Diesen Artikel habe ich vor einem Jahr geschrieben. Er ist ein Klassiker, den ich Ihnen nicht vorenthalten will:

"Volkswirte sagen, dass Amerika wahrscheinlicht nicht in eine Deflation wie Japan fallen wird", so ein Artikel im Wall Street Journal, "weil die USA sehr viel schneller auf die sich verschlechternde Wirtschaftslage reagiert haben als Japan."
Oh?
Verehrte Zuschauer, wir sitzen auf den Ecken unserer Stühle und warten darauf, was als nächstes passieren wird.
Die amerikanische Wirtschaft scheint einem Skript zu folgen, das in japanisch geschrieben worden ist. Abgesehen von gelegentlicher Improvisation und gewissen durch die Kultur bedingten Unterschieden ist der Dialog des Theaterstücks "Amerika 1995-2001" ziemlich ähnlich wie der des Stückes "Japan 1985-1991".
Die Handlung war die gleiche - heißgelaufene neue Ära trifft auf die kalte Realität des Marktes.
Es ging in beiden Fällen um Liebe - Investoren "verliebten" sich in Aktien, und vernachlässigten darüber Vernunft und Würde, und machten sich zu Idioten. Die ersten Akte waren in beiden Theaterstücken identisch.
Aber jetzt hat sich der Vorhang zum dritten Akt geöffnet ... und das amerikanische Publikum erwartet eine Wende. Die USA werden - anders als die dummen Japaner - doch wohl durch ihren Helden, Alan Greenspan, gerettet werden - so ihre Erwartung.

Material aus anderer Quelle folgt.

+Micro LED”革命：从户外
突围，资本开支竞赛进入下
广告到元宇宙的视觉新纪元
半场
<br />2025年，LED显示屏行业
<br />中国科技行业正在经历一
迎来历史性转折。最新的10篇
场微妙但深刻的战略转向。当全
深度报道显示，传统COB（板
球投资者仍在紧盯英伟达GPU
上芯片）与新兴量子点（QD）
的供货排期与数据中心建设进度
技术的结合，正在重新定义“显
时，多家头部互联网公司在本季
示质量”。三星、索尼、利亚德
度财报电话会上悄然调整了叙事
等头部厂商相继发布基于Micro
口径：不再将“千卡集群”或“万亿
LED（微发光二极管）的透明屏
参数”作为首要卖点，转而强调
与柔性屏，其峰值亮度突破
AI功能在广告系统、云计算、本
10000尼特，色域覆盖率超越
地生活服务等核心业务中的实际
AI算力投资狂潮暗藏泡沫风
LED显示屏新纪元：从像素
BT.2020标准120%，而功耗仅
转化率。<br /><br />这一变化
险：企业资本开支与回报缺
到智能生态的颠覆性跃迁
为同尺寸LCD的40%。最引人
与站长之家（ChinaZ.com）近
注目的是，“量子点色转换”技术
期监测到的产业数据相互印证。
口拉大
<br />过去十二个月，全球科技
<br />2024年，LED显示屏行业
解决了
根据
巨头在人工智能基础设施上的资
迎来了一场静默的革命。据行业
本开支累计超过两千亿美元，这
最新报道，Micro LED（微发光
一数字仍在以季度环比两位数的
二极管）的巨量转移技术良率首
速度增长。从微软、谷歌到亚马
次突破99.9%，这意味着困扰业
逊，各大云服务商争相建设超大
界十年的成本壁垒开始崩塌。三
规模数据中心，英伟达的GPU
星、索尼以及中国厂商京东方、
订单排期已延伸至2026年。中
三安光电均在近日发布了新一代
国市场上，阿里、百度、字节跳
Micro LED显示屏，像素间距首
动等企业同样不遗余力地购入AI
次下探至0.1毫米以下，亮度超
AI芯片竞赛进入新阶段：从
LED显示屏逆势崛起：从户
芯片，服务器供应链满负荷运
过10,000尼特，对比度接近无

Greenspan schwingt das Zinssenkungs-Schwert - und er hat die Leitzinsen in 10 Monaten um 450 Basispunkte gesenkt. Die japanische Zentralbank hat dafür 4 Jahre gebraucht.
Bullishe Volkswirte denken, dass die Geschwindigkeit entscheidend ist. Ich bin mir da nicht so sicher. Und ich sehe eine Volkswirtschaft, die unter zuviel - und nicht zuwenig - Kredit leidet. Deshalb bezweifle ich, dass immer mehr Kredit die Lage nachhaltig verbessern wird. Aber alles kann passieren - natürlich. Aber bis jetzt hat die japanische Analogie ganz gut funktioniert.
Die meisten Analysten verwerfen laut Dr. Kurt Richebächer die Idee, dass die USA den Weg von Japan gehen könnten. Aber das sind die gleichen Volkswirte, die keine Rezession kommen sahen ... und die dann, als sie da war, prognostizierten, dass die US-Wirtschaft durch die erfolgten Zinssenkungen ab dem zweiten Quartal wieder anziehen würde.
Jeden Monat müssen sie ihre Prognosen korrigieren, weil der Aufschwung immer noch nicht da ist.
Jetzt, wo die kurzfristigen Zinsen 2 % erreicht haben, und die Aktien für ein paar Wochen gestiegen sind, und die Erstanträge für Arbeitslosenhilfe seit 3 Wochen fallen, genauso wie die Anleihen ... glauben diese Analysten, dass wir das Schlimmste hinter uns haben.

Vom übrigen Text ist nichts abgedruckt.